Even before Apple sent invitations for the Tuesday launch event where it will likely unveil a smaller iPad, consumers were unloading their old tablets in increasing numbers so they can trade up to Apple's latest, according to gadget buy-back firm Gazelle.

Today, rivals of the Boston-based company said that trade-in volume continued to climb, with owners of 7-in. tablets from the likes of Google and Amazon joining the bandwagon.

A week and a half ago, Anthony Scarsella, chief gadget officer at Gazelle, noted that tablet trade-in volume was up 80% in the previous 30 days over the same stretch before that.

"Volumes started going up in mid-September, when they doubled in one day," said Scarsella. "Since then, they've stayed pretty stable."

Although rumors of a smaller iPad -- usually pegged as a tablet with a 7.85-in. display, considerably smaller in total area than the 9.7-in. iPad -- have circulated for years, talk in mid-September centered around the tablet hitting production at a major Apple supplier.

Follow-up speculation a few weeks later tapped Oct. 17 as a launch date, with a Nov. 2 on-sale debut. Those rumors did not pan out; last week, Apple invited reporters and analysts to an event tomorrow, Tuesday, Oct. 23, where virtually everyone expects it to reveal the small "iPad Mini" -- the name most have used as its until-launch label.

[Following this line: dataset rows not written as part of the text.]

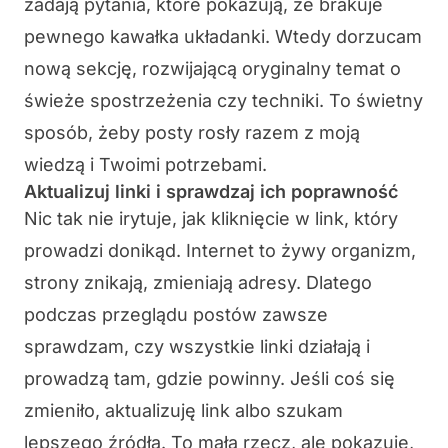
zadają pytania, które pokazują, że brakuje
pewnego kawałka układanki. Wtedy dorzucam
nową sekcję, rozwijającą oryginalny temat o
świeże spostrzeżenia czy techniki. To świetny
sposób, żeby posty rosły razem z moją
wiedzą i Twoimi potrzebami.
Aktualizuj linki i sprawdzaj ich poprawność
Nic tak nie irytuje, jak kliknięcie w link, który
prowadzi donikąd. Internet to żywy organizm,
strony znikają, zmieniają adresy. Dlatego
podczas przeglądu postów zawsze
sprawdzam, czy wszystkie linki działają i
prowadzą tam, gdzie powinny. Jeśli coś się
zmieniło, aktualizuję link albo szukam
lepszego źródła. To mała rzecz, ale pokazuje,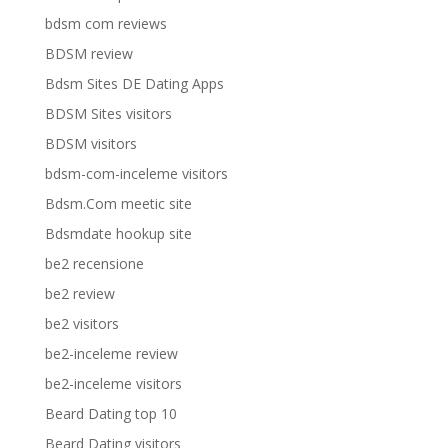
bdsm com reviews
BDSM review
Bdsm Sites DE Dating Apps
BDSM Sites visitors
BDSM visitors
bdsm-com-inceleme visitors
Bdsm.Com meetic site
Bdsmdate hookup site
be2 recensione
be2 review
be2 visitors
be2-inceleme review
be2-inceleme visitors
Beard Dating top 10
Beard Dating visitors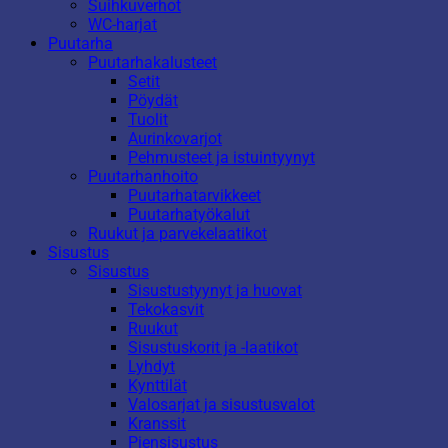
Suihkuverhot
WC-harjat
Puutarha
Puutarhakalusteet
Setit
Pöydät
Tuolit
Aurinkovarjot
Pehmusteet ja istuintyynyt
Puutarhanhoito
Puutarhatarvikkeet
Puutarhatyökalut
Ruukut ja parvekelaatikot
Sisustus
Sisustus
Sisustustyynyt ja huovat
Tekokasvit
Ruukut
Sisustuskorit ja -laatikot
Lyhdyt
Kynttilät
Valosarjat ja sisustusvalot
Kranssit
Piensisustus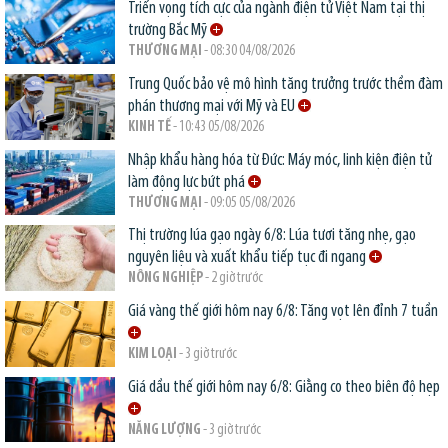
Triển vọng tích cực của ngành điện tử Việt Nam tại thị
trường Bắc Mỹ
THƯƠNG MẠI
- 08:30 04/08/2026
Trung Quốc bảo vệ mô hình tăng trưởng trước thềm đàm
phán thương mại với Mỹ và EU
KINH TẾ
- 10:43 05/08/2026
Nhập khẩu hàng hóa từ Đức: Máy móc, linh kiện điện tử
làm động lực bứt phá
THƯƠNG MẠI
- 09:05 05/08/2026
Thị trường lúa gạo ngày 6/8: Lúa tươi tăng nhẹ, gạo
nguyên liệu và xuất khẩu tiếp tục đi ngang
NÔNG NGHIỆP
- 2 giờ trước
Giá vàng thế giới hôm nay 6/8: Tăng vọt lên đỉnh 7 tuần
KIM LOẠI
- 3 giờ trước
Giá dầu thế giới hôm nay 6/8: Giằng co theo biên độ hẹp
NĂNG LƯỢNG
- 3 giờ trước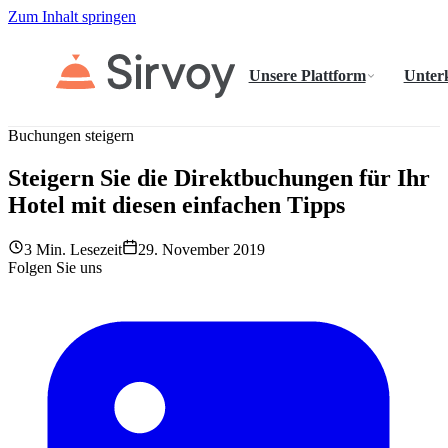
Zum Inhalt springen
Unsere Plattform
Unter
Buchungen steigern
Steigern Sie die Direktbuchungen für Ihr
Hotel mit diesen einfachen Tipps
3 Min. Lesezeit
29. November 2019
Folgen Sie uns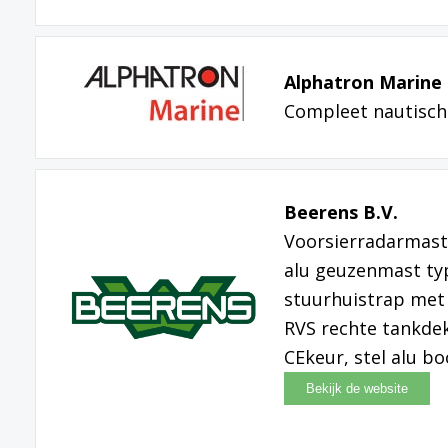
Alphatron Marine 
Compleet nautisch
Beerens B.V.
Voorsierradarmast
alu geuzenmast typ
stuurhuistrap met 
RVS rechte tankdek
CEkeur, stel alu bo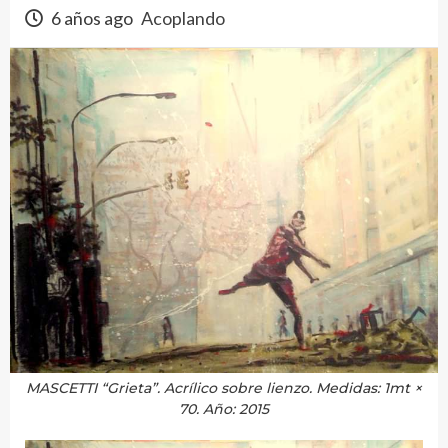
6 años ago
Acoplando
MASCETTI “Grieta”. Acrílico sobre lienzo. Medidas: 1mt ×
70. Año: 2015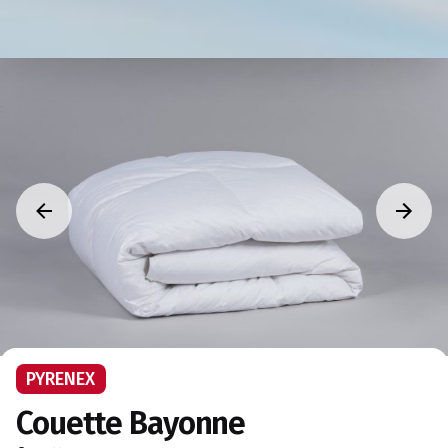
PYRENEX
Couette Bayonne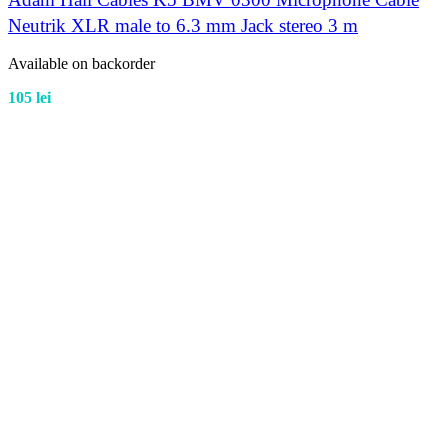
Neutrik XLR male to 6.3 mm Jack stereo 3 m
Available on backorder
105
lei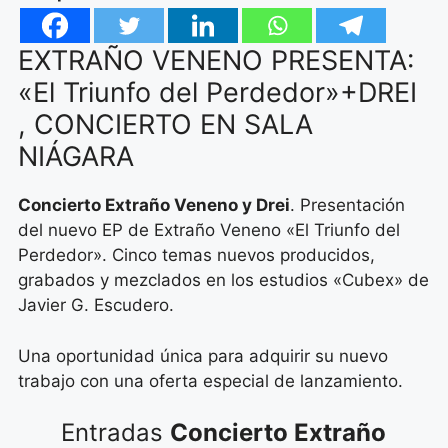
EXTRAÑO VENENO PRESENTA:
«El Triunfo del Perdedor»+DREI
, CONCIERTO EN SALA
NIÁGARA
Concierto Extraño Veneno y Drei
. Presentación
del nuevo EP de Extraño Veneno «El Triunfo del
Perdedor». Cinco temas nuevos producidos,
grabados y mezclados en los estudios «Cubex» de
Javier G. Escudero.
Una oportunidad única para adquirir su nuevo
trabajo con una oferta especial de lanzamiento.
Entradas
Concierto Extraño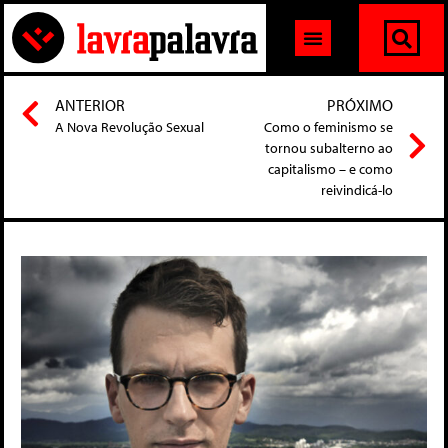
ANTERIOR
PRÓXIMO
A Nova Revolução Sexual
Como o feminismo se
tornou subalterno ao
capitalismo – e como
reivindicá-lo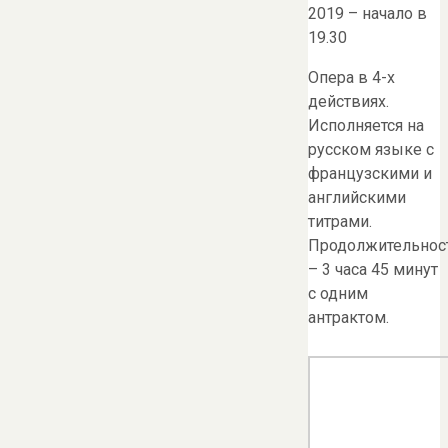
2019 – начало в
19.30
Опера в 4-х
действиях.
Исполняется на
русском языке с
французскими и
английскими
титрами.
Продолжительнос
– 3 часа 45 минут
с одним
антрактом.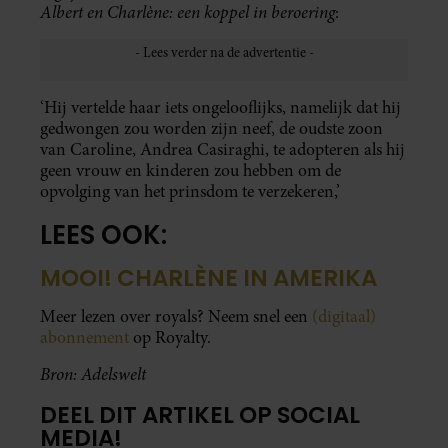
Albert en Charlène: een koppel in beroering
:
‘Hij vertelde haar iets ongelooflijks, namelijk dat hij
gedwongen zou worden zijn neef, de oudste zoon
van Caroline, Andrea Casiraghi, te adopteren als hij
geen vrouw en kinderen zou hebben om de
opvolging van het prinsdom te verzekeren,’
LEES OOK:
MOOI! CHARLÈNE IN AMERIKA
Meer lezen over royals? Neem snel een
(digitaal)
abonnement
op Royalty.
Bron: Adelswelt
DEEL DIT ARTIKEL OP SOCIAL
MEDIA!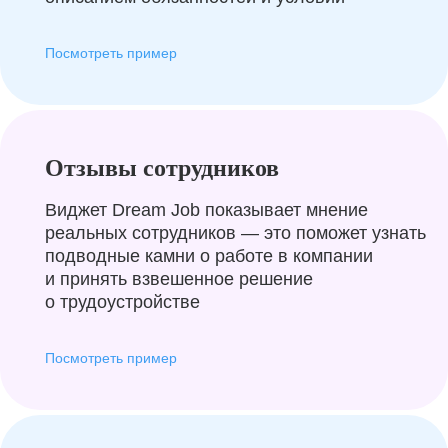
Посмотреть пример
Отзывы сотрудников
Виджет Dream Job показывает мнение
реальных сотрудников — это поможет узнать
подводные камни о работе в компании
и принять взвешенное решение
о трудоустройстве
Посмотреть пример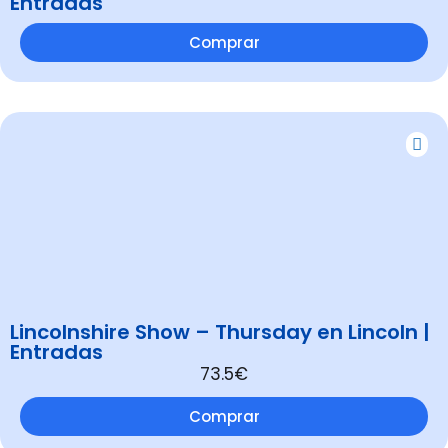
Entradas
Comprar
Lincolnshire Show – Thursday en Lincoln |
Entradas
73.5€
Comprar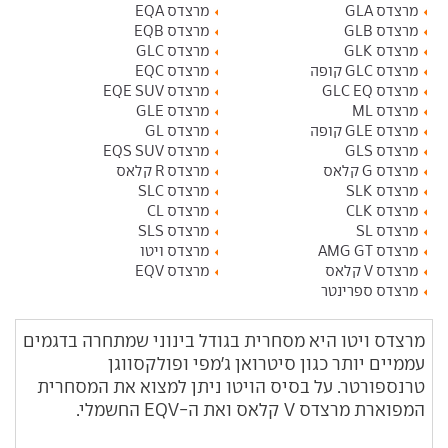
מרצדס GLA
מרצדס EQA
מרצדס GLB
מרצדס EQB
מרצדס GLK
מרצדס GLC
מרצדס GLC קופה
מרצדס EQC
מרצדס GLC EQ
מרצדס EQE SUV
מרצדס ML
מרצדס GLE
מרצדס GLE קופה
מרצדס GL
מרצדס GLS
מרצדס EQS SUV
מרצדס G קלאס
מרצדס R קלאס
מרצדס SLK
מרצדס SLC
מרצדס CLK
מרצדס CL
מרצדס SL
מרצדס SLS
מרצדס AMG GT
מרצדס ויטו
מרצדס V קלאס
מרצדס EQV
מרצדס ספרינטר
מרצדס ויטו היא מסחרית בגודל בינוני שמתחרה בדגמים
עממיים יותר כגון סיטרואן ג'מפי ופולקסווגן
טרנספורטר. על בסיס הויטו ניתן למצוא את המסחרית
המפוארת מרצדס V קלאס ואת ה-EQV החשמלי.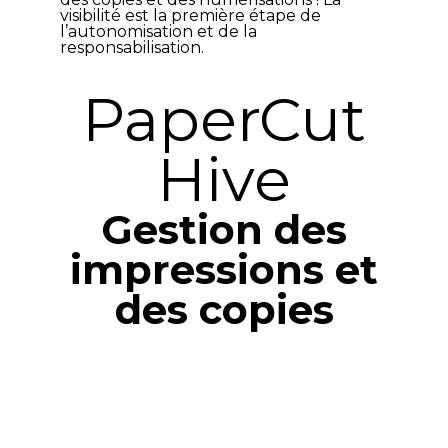
visibilité est la première étape de
l’autonomisation et de la
responsabilisation.
PaperCut
Hive
Gestion des
impressions et
des copies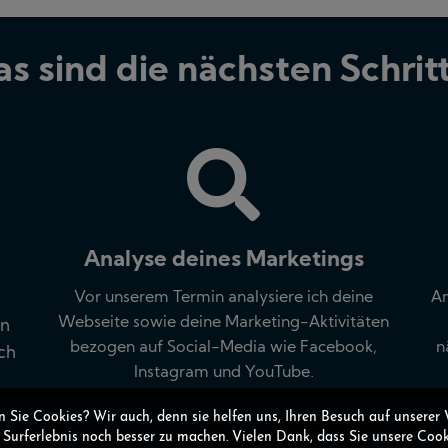
s sind die nächsten Schrit
Analyse deines Marketings
Vor unserem Termin analysiere ich deine
Am
Webseite sowie deine Marketing-Aktivitäten
en
bezogen auf Social-Media wie Facebook,
n
ch
Instagram und YouTube.
 Sie Cookies? Wir auch, denn sie helfen uns, Ihren Besuch auf unserer
r Surferlebnis noch besser zu machen. Vielen Dank, dass Sie unsere Cook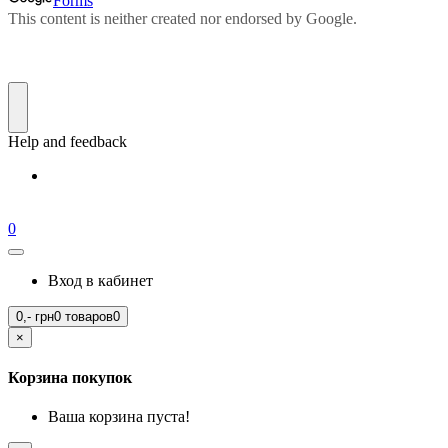
0
Вход в кабинет
0,-
грн
0 товаров
0
×
Корзина покупок
Ваша корзина пуста!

"Most of the tablets being traded in are original first-generation iPads," said Scarsella, adding that 60% of the requests for quotes were from users seeking a price on the 2010 model.

"It looks like upgraders want to turn in their first-generation iPads," Scarsella. "I assume that they're looking for a more updated model, since the presumed specs [for the iPad Mini] are similar to an iPad 2."

As of 4 p.m. ET today, Gazelle was quoting $125 for a 16GB first-generation, Wi-Fi iPad in "good" condition, $130 for a 32GB model and $140 for a 64GB device.

Although iPad Mini prices have not yet been revealed -- Apple has not even confirmed that Tuesday's event will introduce a smaller iPad -- bets by experts and pundits have ranged from $249 to $329 for the entry-level configuration.

Other trade-in vendors have seen activity jump as well.

NextWorth's current quote for a first-generation, 16GB iPad is $130, about half the lowest predicted price of an 'iPad Mini.'

Last week, NextWorth said that iPad quotes increased 85% over the previous 30 days. NextWorth today said it would pay $130 for a 16GB first-generation, Wi-Fi iPad.

At Glyde.com, a company founded in 2009 by several former eBay executives, iPad listings were up 10% today versus last week. Like Gazelle, Glyde said older models of Apple's tablet accounted for the majority of activity.